Sechs neue Gemälde von Silvares sind entlang von Hip hop installiert, das sich durch ihr Zentrum zieht und eine verbindende horizontale Linie zwischen ihnen bildet. Vier großformatige Gemälde hängen sequentiell; jedes zeigt eine abstrakte Landschaft aus zähflüssigen Hügeln, die sich langsam zu entfalten scheinen, unterbrochen nur von der scharfen Kontur metallischer Objekte. Metall ist ein wiederkehrendes Motiv, das symbolische Kraft ausübt; seine harte, glänzende, reflektierende Oberfläche ruft das Versprechen der Moderne hervor, mit ihren wissenschaftlichen Vorstellungen von Reinheit und Antisepsis. In Pillars (2025) entleert ein fein poliertes Rohr eine Schwellung aus zähflüssigem Silber in den Vordergrund des Gemäldes, während Mill (2025) eine Schraubenflügelklinge zeigt. Titanium (2025) zeigt eine zusammengepresste Tube, deren herausgedrückte weiße Farbe sichtbar ist; die Silhouette erinnert an eine Sanduhr und ist charakteristisch für die nahtlosen Pinselstriche des Künstlers. Hyperlink (2025) zeigt ineinandergreifende Karabinerhaken und zollt Leirners charakteristischer Geste Tribut, Produkte aus dem Baumarkt zu binden, zu klippen oder anderweitig zu verbinden. Die Zeit scheint in Pole (2025) stillzustehen; das Werk, das wie eine schmelzende Säule wirkt, unterbricht kurzzeitig die Vertikalität von Hip hop und greift zugleich die hohe, ruhige Dynamik von Anthropomorphic auf. In Öl ausgeführt zeigt Silvares’ 808 (2025) glänzende, perfekt runde Knöpfe in Aluminiumgrau, umgeben von intensiven Rot-, Gelb- und Blautönen, die als weitere Anspielung auf Mondrian gelesen werden können. Eine weitere Referenz, angedeutet im Titel, ist die ikonische Drum Machine Roland TR-808 Rhythm Composer, ein grundlegendes Werkzeug der frühen Hip-Hop-Samples.

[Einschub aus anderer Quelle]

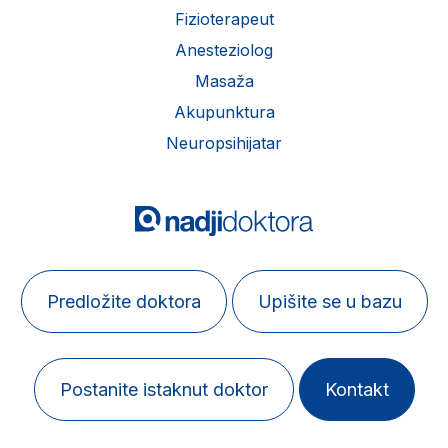
Fizioterapeut
Anesteziolog
Masaža
Akupunktura
Neuropsihijatar
Predložite doktora
Upišite se u bazu
Postanite istaknut doktor
Kontakt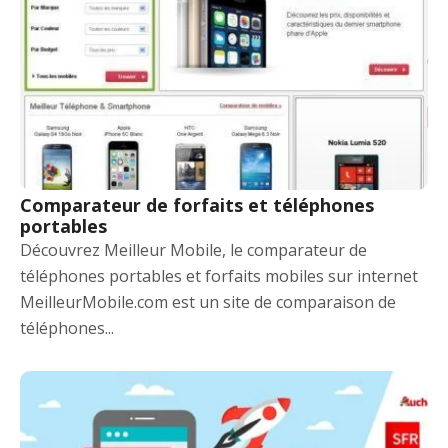
Comparateur de forfaits et téléphones
portables
Découvrez Meilleur Mobile, le comparateur de
téléphones portables et forfaits mobiles sur internet
MeilleurMobile.com est un site de comparaison de
téléphones...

Wie gesampelte Beats, die sich in Silvares’ 808, in der Form von Leirners Hip hop, an den Wänden der Galerie zurückwerfen, inszeniert die Ausstellung die Übertragung von Klang in Farbe, indem sie ihre wesentliche Form freilegt: die Frequenz. Seite an Seite und übereinander erweitern Leirner und Silvares ihre Erkundung chromatischer Vibrationen zu einem Ensemble rhythmischer Interventionen. Beide Künstler greifen auf eine ungezähmte Farbpalette zurück und scheuen weder lebendige Farbtöne, laute Akzentuierungen noch markante Kontraste. Doch die bewusste Platzierung der Farbe in ihren jeweiligen Werken zeigt eine Ästhetik sensorischer Feinabstimmung. Was die Künstler zur Aufschlüsselung der Farbe durch räumlich-zeitliche Entfaltung antreibt, ist nicht das kühle Maß der Begrenzung, sondern vielmehr eine anhaltende Faszination für Intensität, Rhythmus und Frequenz.